* [Information given]
◇ ◇ ◇ ◇ ◇

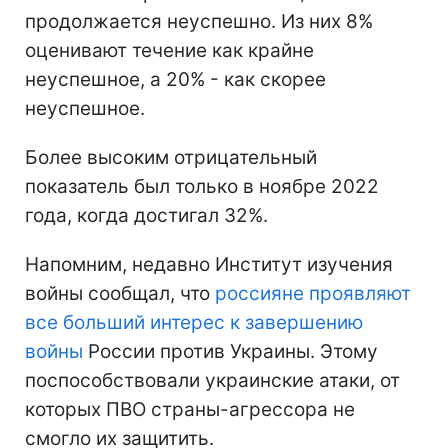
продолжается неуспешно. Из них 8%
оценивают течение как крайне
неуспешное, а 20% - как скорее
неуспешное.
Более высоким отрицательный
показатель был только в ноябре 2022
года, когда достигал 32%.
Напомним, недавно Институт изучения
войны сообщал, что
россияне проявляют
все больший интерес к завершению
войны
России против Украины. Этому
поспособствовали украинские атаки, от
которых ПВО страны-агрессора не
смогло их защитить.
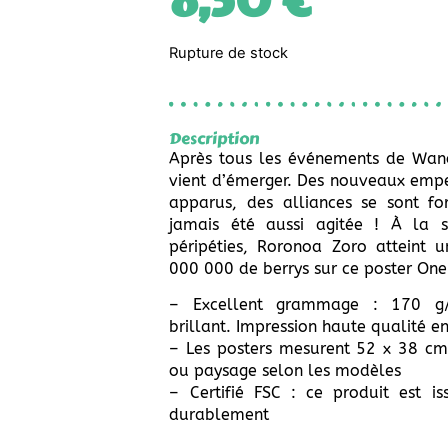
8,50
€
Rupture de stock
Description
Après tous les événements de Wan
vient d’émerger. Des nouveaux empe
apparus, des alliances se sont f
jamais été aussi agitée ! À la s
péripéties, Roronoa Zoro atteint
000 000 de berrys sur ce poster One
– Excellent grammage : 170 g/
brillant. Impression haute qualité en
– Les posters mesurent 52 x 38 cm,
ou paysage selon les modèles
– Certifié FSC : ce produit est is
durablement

◇ ◇ ◇ ◇ ◇

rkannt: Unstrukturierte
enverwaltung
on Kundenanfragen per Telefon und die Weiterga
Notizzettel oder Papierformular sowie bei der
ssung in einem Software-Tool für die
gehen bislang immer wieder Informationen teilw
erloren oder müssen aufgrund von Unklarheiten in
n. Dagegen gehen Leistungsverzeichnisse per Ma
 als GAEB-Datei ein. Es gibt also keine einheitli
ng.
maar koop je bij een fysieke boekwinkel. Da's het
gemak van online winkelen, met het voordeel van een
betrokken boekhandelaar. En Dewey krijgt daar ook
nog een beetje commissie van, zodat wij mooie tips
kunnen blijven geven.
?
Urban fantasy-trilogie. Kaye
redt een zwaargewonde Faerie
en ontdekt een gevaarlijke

◇ ◇ ◇ ◇ ◇

* [About this exercise]
Retype only this portion of the data above: the line containing "Rupture de stock", the line containing "durablement", and all lines between them, exactly.

* [Reply to the task]
Rupture de stock
Description
Après tous les événements de Wan
vient d’émerger. Des nouveaux empe
apparus, des alliances se sont f
jamais été aussi agitée ! À la s
péripéties, Roronoa Zoro atteint
000 000 de berrys sur ce poster One
– Excellent grammage : 170 g/
brillant. Impression haute qualité en
– Les posters mesurent 52 x 38 cm,
ou paysage selon les modèles
– Certifié FSC : ce produit est is
durablement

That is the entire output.